Pasolini reazionario?
Pasolini era posseduto dal demone di trovare, o ritrovare, l’innocenza, la semplicità, il vigore e la vitalità di una vita impossibilmente pura e solare. Non schiacciata dal peso di una “mutazione antropologica” e “omologazione culturale” mai viste prima,  ben più totalitarie del fascismo storico (verso il quale l’antifascismo di maniera era già diventato allora “archeologico”): la rieducazione dell’immaginario e del corpo attraversi i “beni superflui”. Un vero “genocidio”, per lo meno in Italia.

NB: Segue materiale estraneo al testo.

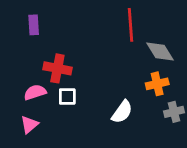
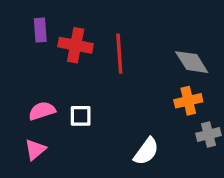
red line: (130, 25) -> (119, 54), moved
red cross: (57, 68) -> (76, 45), moved
white semicircle: (122, 112) -> (146, 151), moved

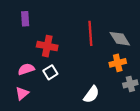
red cross: (76, 45) -> (47, 46), moved
red line: (119, 54) -> (90, 33), moved
white square: (81, 116) -> (50, 72), turned -32

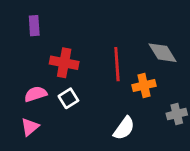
red line: (90, 33) -> (117, 64), moved
orange cross: (118, 63) -> (144, 85), moved

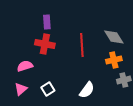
purple rectangle: (34, 26) -> (47, 22), moved
orange cross: (144, 85) -> (114, 60), moved
white square: (68, 98) -> (48, 89), moved

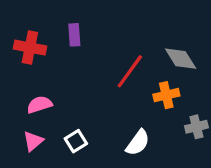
red cross: (45, 44) -> (30, 48), moved
red line: (82, 45) -> (130, 71), turned 40
orange cross: (114, 60) -> (166, 95), moved

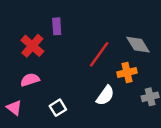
red cross: (30, 48) -> (32, 46), moved, turned 30
pink triangle: (33, 141) -> (14, 108), moved, turned -42
white semicircle: (138, 143) -> (105, 96), moved

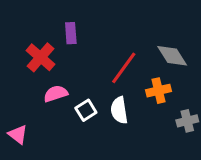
pink semicircle: (30, 80) -> (56, 94), moved
white semicircle: (105, 96) -> (119, 110), moved, turned 135
white square: (58, 108) -> (86, 110), moved

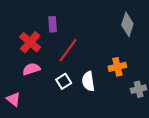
gray diamond: (172, 56) -> (127, 24), moved, turned 50
red line: (124, 68) -> (68, 50), moved
pink semicircle: (56, 94) -> (31, 69), moved

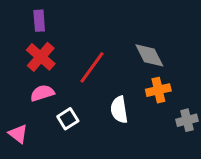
purple rectangle: (53, 24) -> (39, 21), moved
gray diamond: (127, 24) -> (149, 55), moved, turned -45
white square: (64, 81) -> (68, 119), moved

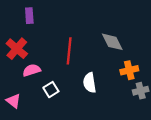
red cross: (41, 57) -> (17, 49), moved
red line: (92, 67) -> (69, 51), turned -30
orange cross: (158, 90) -> (129, 70), moved

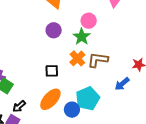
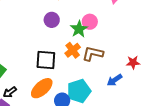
pink circle: (89, 21) -> (90, 22), moved
black square: (52, 71) -> (46, 60), size x1.5

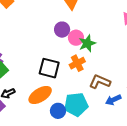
pink circle: (90, 22) -> (76, 38), moved
brown L-shape: (93, 54) -> (100, 82), moved

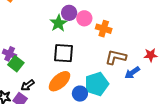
green star: (87, 43) -> (58, 23), moved
orange cross: (77, 63) -> (104, 29), moved, turned -35

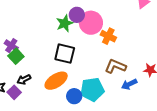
pink circle: (84, 18) -> (91, 23), size x1.5

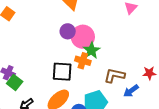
green star: (65, 23) -> (91, 50), moved
orange cross: (108, 36) -> (83, 61), moved

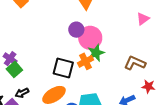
orange cross: (83, 61) -> (86, 61), turned 35
brown L-shape: (114, 75) -> (135, 63), moved

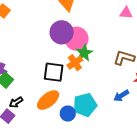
pink triangle: (143, 19) -> (126, 13), turned 48
purple circle: (76, 30) -> (62, 32), size x1.5

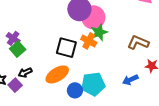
orange cross: (75, 63) -> (89, 41), turned -35

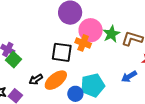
pink circle: (93, 17) -> (91, 30), moved
green star: (99, 32) -> (111, 34), moved
black arrow: (25, 73) -> (36, 79), moved

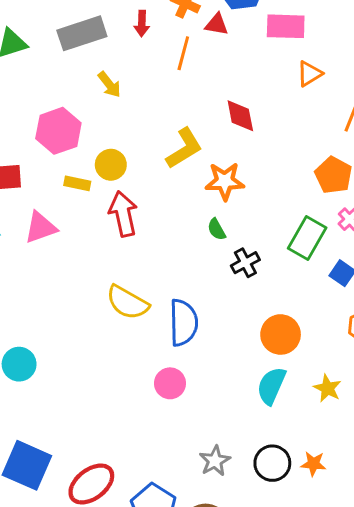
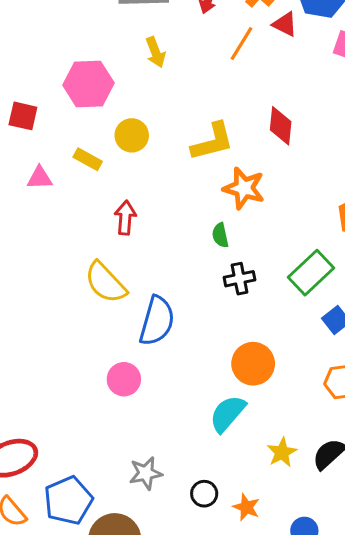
yellow rectangle: (77, 183) -> (88, 159), moved
red arrow: (123, 214) -> (125, 218), moved, size x0.7
pink triangle: (41, 227) -> (40, 178), size x0.7
yellow star: (327, 388) -> (282, 452), moved
black circle: (272, 463) -> (204, 494), size x0.7

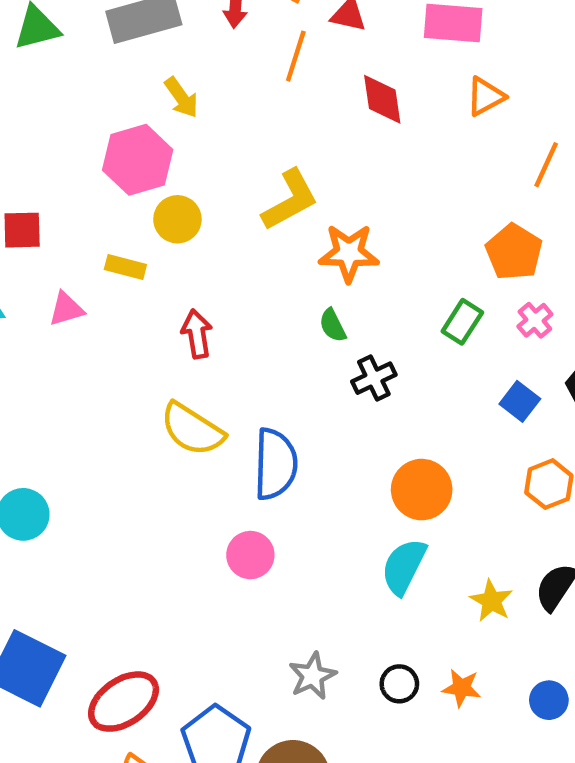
pink hexagon: (88, 84) -> (138, 160), moved
red diamond: (281, 126) -> (382, 99), moved
green rectangle: (311, 273) -> (462, 322), moved, size x0.7

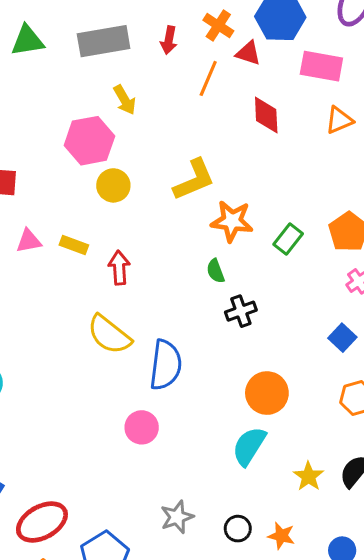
yellow rectangle: (125, 267) -> (74, 245), moved
green rectangle: (462, 322) -> (288, 239), moved

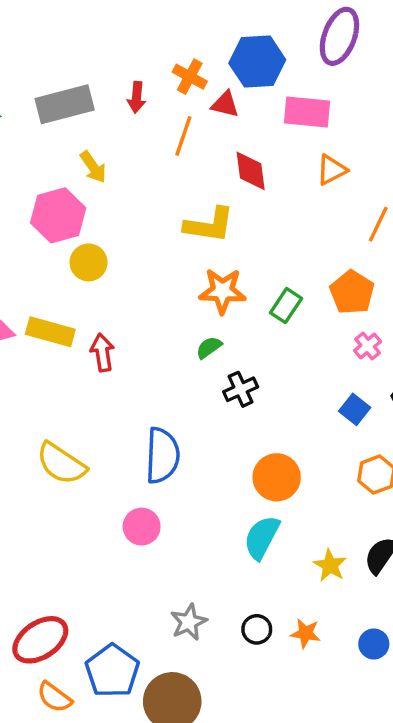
yellow L-shape: (194, 180) -> (209, 225), moved, turned 36
yellow rectangle: (74, 245) -> (50, 332), size x1.5
green semicircle: (216, 271) -> (209, 347), turned 80
yellow semicircle: (109, 335) -> (61, 464), moved

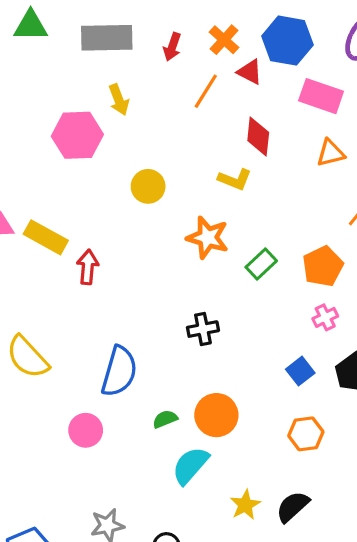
yellow L-shape: (209, 225) -> (235, 179), moved, size x0.7
yellow circle: (89, 262) -> (148, 186), moved
green semicircle: (209, 347) -> (165, 419), moved

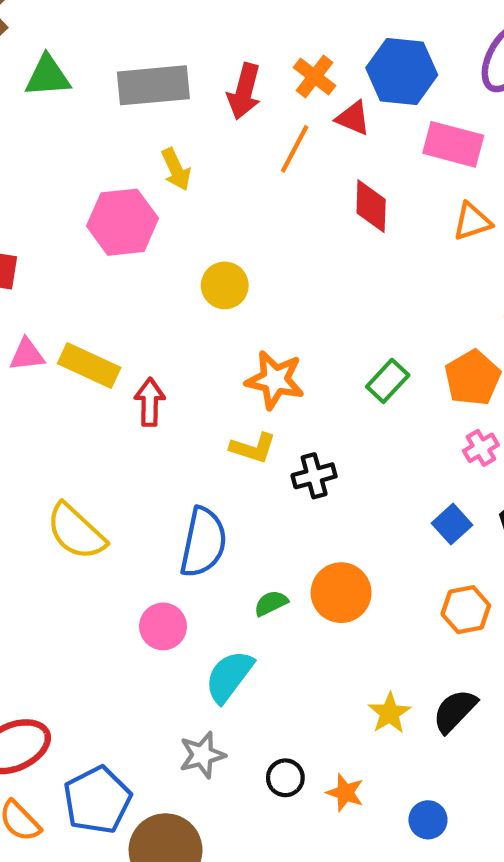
red arrow: (172, 47) -> (244, 91), size x1.4
yellow L-shape: (235, 179) -> (253, 448), moved
orange star: (208, 238) -> (275, 380), moved
cyan semicircle: (190, 465) -> (229, 676), moved

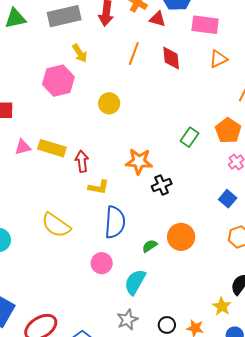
orange line: (295, 149) -> (134, 54), moved
orange star: (275, 380) -> (139, 161), moved
yellow L-shape: (253, 448) -> (99, 187), moved
yellow star: (389, 713) -> (222, 306), moved

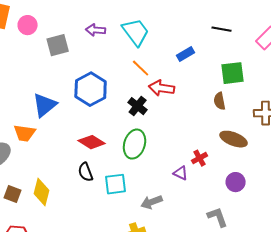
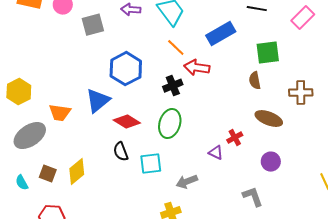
blue rectangle: (186, 54) -> (221, 34), size x1.6
blue triangle: (45, 105) -> (98, 101), moved
black cross: (138, 106) -> (173, 86), turned 30
yellow diamond: (42, 192) -> (77, 172), turned 36

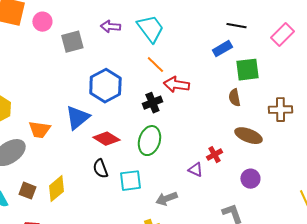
blue rectangle: (221, 34) -> (222, 49), moved, size x0.7

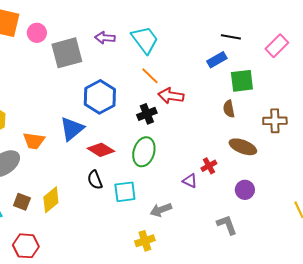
gray square: (72, 42) -> (67, 53), size x1.4

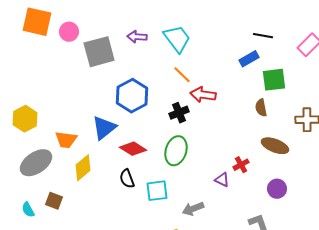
yellow diamond: (51, 200) -> (83, 168), moved

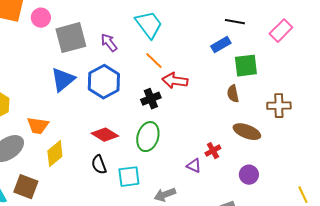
purple arrow: (137, 37) -> (109, 43), moved, turned 48
blue triangle: (104, 128) -> (63, 80), moved
brown square: (54, 201) -> (26, 187), size x1.4

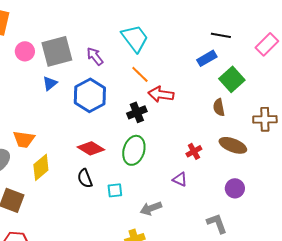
pink circle: (41, 18) -> (25, 51), moved
green square: (246, 66) -> (232, 79), turned -35
blue triangle: (63, 80) -> (50, 83), moved, size x0.6
red cross: (213, 151) -> (194, 151), moved
cyan square: (129, 177) -> (115, 190), size x0.7

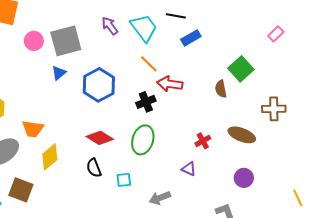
black line: (221, 35) -> (176, 16), moved
pink rectangle: (267, 44) -> (276, 34), size x0.7
purple arrow: (95, 56) -> (110, 26), moved
blue rectangle: (207, 58) -> (191, 38), moved
brown semicircle: (219, 107) -> (221, 89), moved

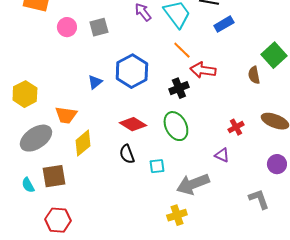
gray square: (66, 41) -> (99, 27), size x0.6
blue triangle: (59, 73) -> (95, 82), moved
green ellipse: (143, 140) -> (176, 126), turned -44
brown square: (21, 190) -> (54, 176), turned -30
gray arrow: (160, 198) -> (193, 184), size x1.5

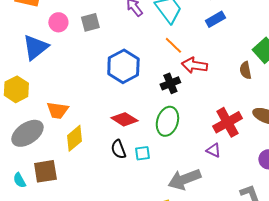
blue triangle: (95, 82) -> (35, 47), moved, size x1.8
green ellipse: (176, 126) -> (167, 121), turned 44
red cross: (236, 127) -> (227, 122), size x1.8
cyan square: (157, 166) -> (142, 153), moved

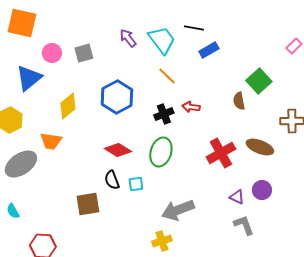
red arrow: (194, 65) -> (191, 107), moved, size x0.7
yellow diamond: (74, 138) -> (68, 106), moved
purple triangle: (213, 150) -> (237, 197), moved
brown square: (45, 171) -> (88, 204), moved

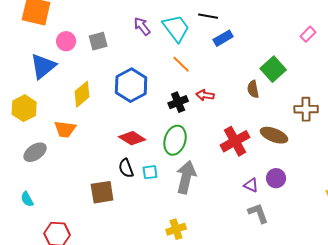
gray ellipse: (21, 164) -> (35, 152), size x0.7
gray arrow: (178, 210) -> (186, 177), moved, turned 124

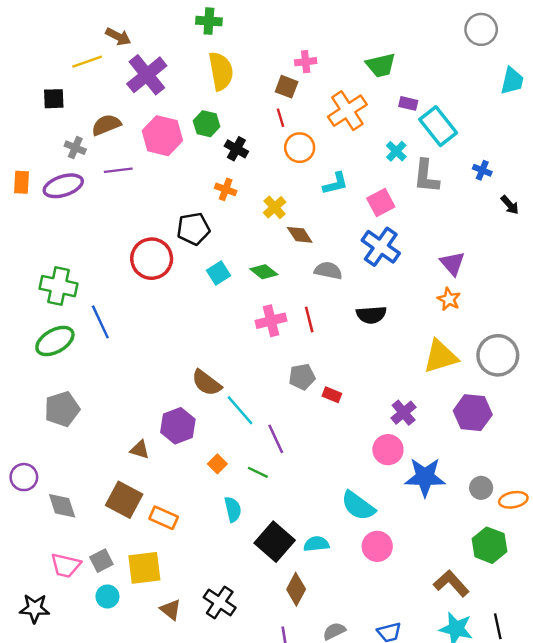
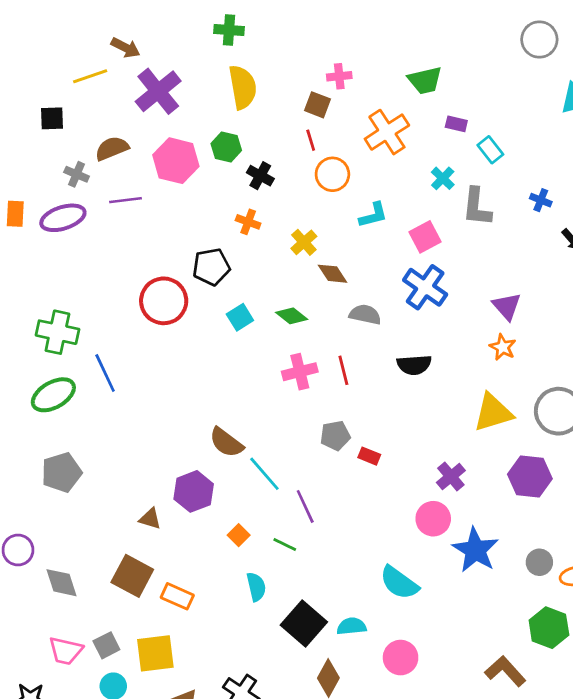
cyan rectangle: (438, 126) -> (490, 150), size x0.6
blue star: (425, 477) -> (475, 550), turned 30
pink circle: (377, 546) -> (401, 658), moved

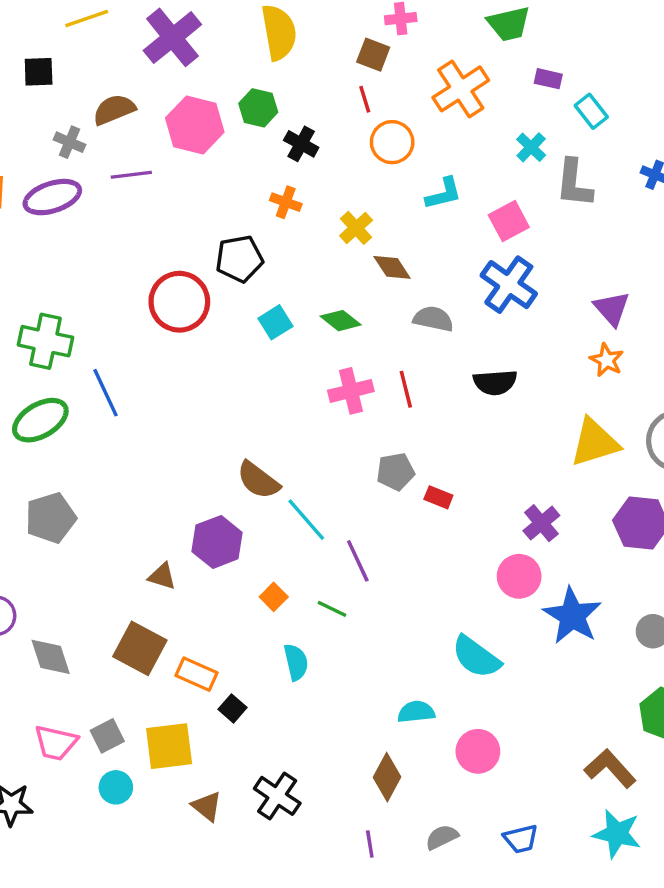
black square: (304, 624) -> (233, 708), moved, size x0.5

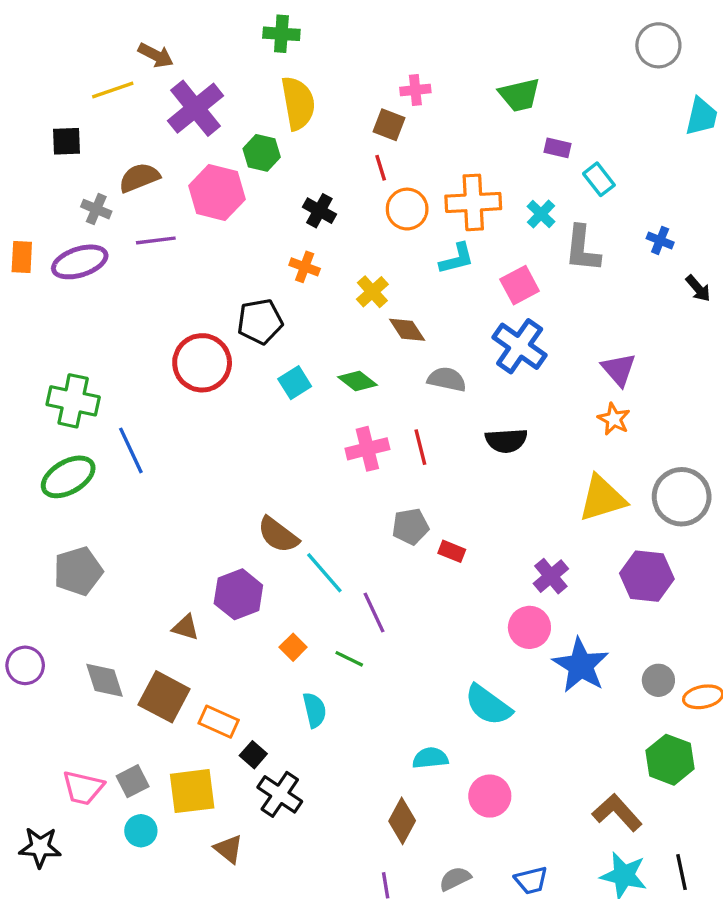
orange cross: (461, 89) -> (473, 202), moved, turned 30
green hexagon: (258, 108) -> (262, 153), moved
gray diamond: (51, 657) -> (105, 680), moved
black cross: (277, 796) -> (280, 794), moved

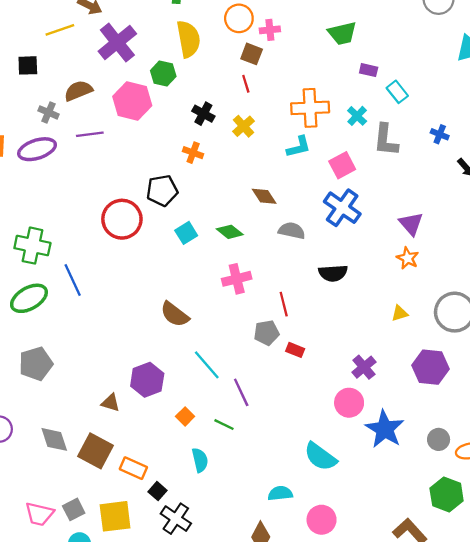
orange circle: (407, 209) -> (239, 18), moved
yellow cross: (372, 292) -> (244, 126), moved
red line: (420, 447) -> (284, 304), moved
yellow triangle: (602, 498) -> (400, 313), size x0.5
brown semicircle: (278, 535) -> (175, 314), moved

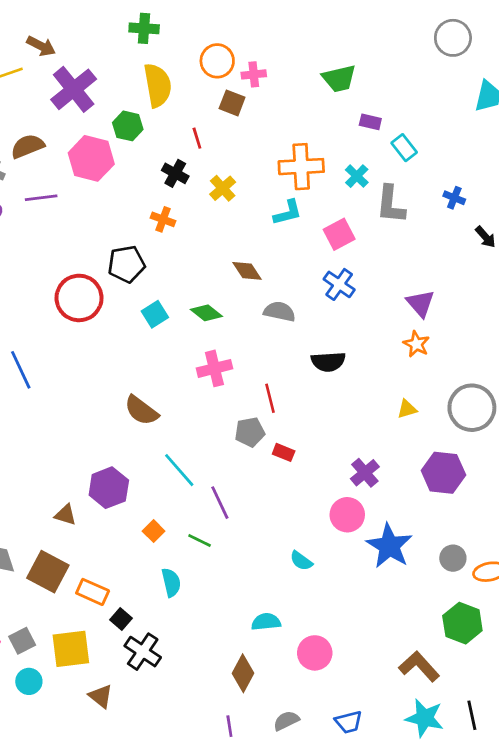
red line: (246, 84) -> (197, 138), moved
blue cross: (342, 208) -> (339, 284), size x0.7
cyan semicircle: (320, 457) -> (301, 561), moved, size x0.6

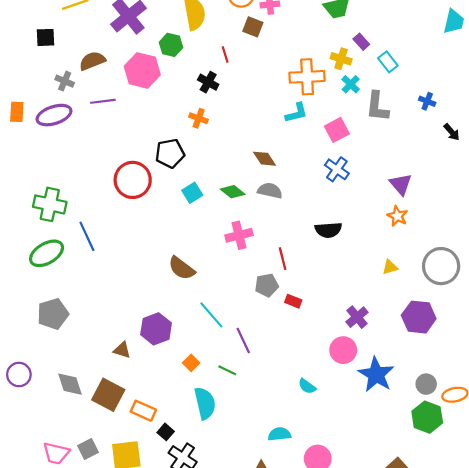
purple rectangle: (370, 122) -> (361, 42), turned 35
yellow cross: (223, 188) -> (341, 59), moved, turned -30
gray semicircle: (280, 312) -> (270, 191), moved
cyan semicircle: (171, 582) -> (205, 403), size x1.4
green hexagon: (462, 623) -> (427, 417), moved

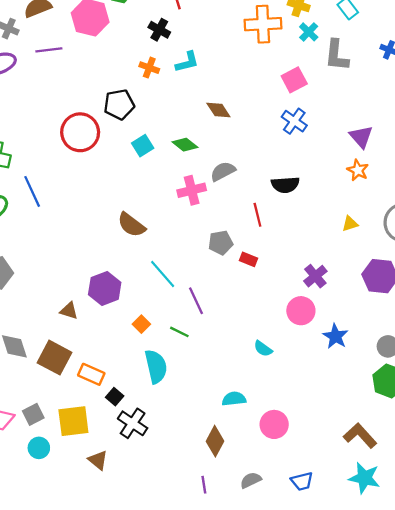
cyan L-shape: (296, 113) -> (187, 62), moved
gray semicircle: (270, 191) -> (223, 171), moved, turned -40
red line: (283, 259) -> (257, 215), moved
blue star: (376, 375) -> (335, 336), size x0.7

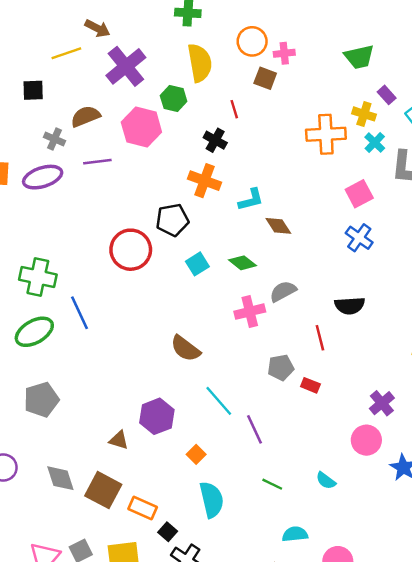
cyan L-shape: (187, 62) -> (251, 200), moved
orange cross: (149, 68) -> (204, 181), size x1.5
green line: (179, 332) -> (272, 484), moved

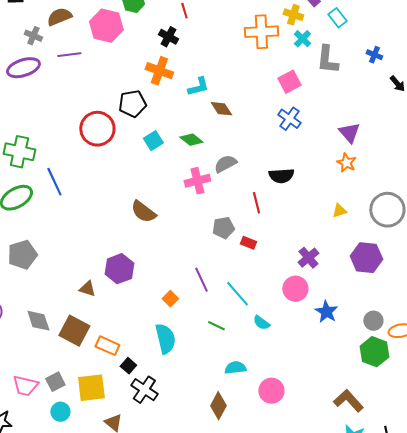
cyan line: (219, 401) -> (237, 294), moved
orange square: (196, 454) -> (170, 299), moved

È in questo bruciante sentimento tutto e solo poetico che le sue analisi, in sé non originali dal momento che di “feticismo della merce” aveva parlato già Marx (per tacere di concetti come la “tolleranza repressiva” del contemporaneo Marcuse), ci rivelano la sua ispirazione di fondo, rivoluzionaria in senso etimologico. Pasolini era aperto al nuovo, al progresso, al futuro ma solo a condizione che la novità favorisse l’eterno ritorno alla grazia della natura che gioisce spontaneamente di sé. Altrimenti, meglio abolire la televisione e, addirittura, la scuola dell’obbligo (sic!). Rivoluzione, quindi: ma come restaurazione permanente di quella dimensione sacra che è l’ebbrezza di vivere. In questo senso era reazionario. Non per patetica nostalgia di quando brillavano le lucciole.

La solitudine di un intellettuale
Nell’ansia di afferrare l’intensità della nuda vita (che fra l’altro spiega la sua doppia vita notturna, a caccia di sensazioni forti a bordo di una scintillante Alfa Romeo Giulia), Pasolini si sentiva, e in effetti era, solo. Sulle sue pagine lo ripete più volte, con malinconia quasi ossessiva: sono isolato, un infelice che non ha con chi condividere la propria infelicità. La sua era una nevrosi non assimilabile, che so, a quella rassicurante e normale di un Calvino (che pure nella sua Ultima lettera del ’75 centra perfettamente il “grande merito” di Pasolini nell’aver scoperchiato la questione di “una morale nuova che inglobi anche le zone del vissuto considerate oscure”, di norma escluse dal perbenismo moralistico e ideologico).
Semmai, se vogliamo giocare agli accostamenti, si potrebbe affiancarlo ad Albert Camus a cui era accomunabile non solo per certe somiglianze biografiche (l’assenza del padre, anche se Pasolini aggiungeva un tossicissimo complesso materno: Supplica alla madre), ma soprattutto per il culto pagano e vagamente pauperista delle gioie quotidiane dei sensi. “Col sole e col mare anche un ragazzo povero può vivere felice”, scriveva il francese.

Non possiamo non dirci pasoliniani
Per chiudere. In un articolo della raccolta Il caos, che anticipa tutti i temi “corsari” e “luterani”, discorrendo della tragedia Le Baccanti Pasolini sembra descrivere la propria missione e il proprio dramma nel conflitto fra l’eversore Dioniso e il censore Penteo: “Egli è venuto in forma umana a Tebe per portare amore (ma mica quello sentimentale e benedetto dalle convenzioni!), e invece porta il dissesto e la carneficina (…) la società, fondata sulla ragione e sul buon senso – che sono il contrario di Dioniso, cioè dell’irrazionalità – non lo comprende. I Pentei italiani sono dei mediocri, dei meschini imbecilli, neanche degni di essere dilaniati dalle Menadi”.
Un incompreso, Pasolini. Ancor oggi. Perché, per carattere e destino – che poi son la stessa cosa – essenzialmente un uomo tragico, costitutivamente anti-moderno. Incapace di restare insensibile o rimuovere il prezzo psicologico e spirituale da pagare per godere dello sviluppo economico e del benessere materiale della modernità. E mi pare che, a vedere il livello di abbruttimento e rincoglionimento artificiale cui siamo giunti, i fatti gli abbiano dato pienamente ragione. Ecco perché è legittimo domandarsi: come possiamo, oggi, non dirci pasoliniani?